▸ Task to carry out: At the line that contains "multi-régionales et des", begin setting down every line word for word, and stop after the last line of the listing.

▸ Supplied records:
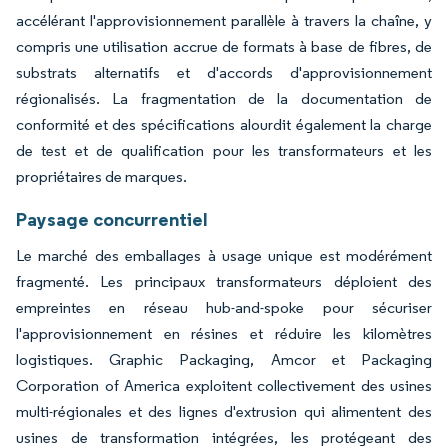
accélérant l'approvisionnement parallèle à travers la chaîne, y
compris une utilisation accrue de formats à base de fibres, de
substrats alternatifs et d'accords d'approvisionnement
régionalisés. La fragmentation de la documentation de
conformité et des spécifications alourdit également la charge
de test et de qualification pour les transformateurs et les
propriétaires de marques.
Paysage concurrentiel
Le marché des emballages à usage unique est modérément
fragmenté. Les principaux transformateurs déploient des
empreintes en réseau hub-and-spoke pour sécuriser
l'approvisionnement en résines et réduire les kilomètres
logistiques. Graphic Packaging, Amcor et Packaging
Corporation of America exploitent collectivement des usines
multi-régionales et des lignes d'extrusion qui alimentent des
usines de transformation intégrées, les protégeant des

▸ Response to this task:
multi-régionales et des lignes d'extrusion qui alimentent des
usines de transformation intégrées, les protégeant des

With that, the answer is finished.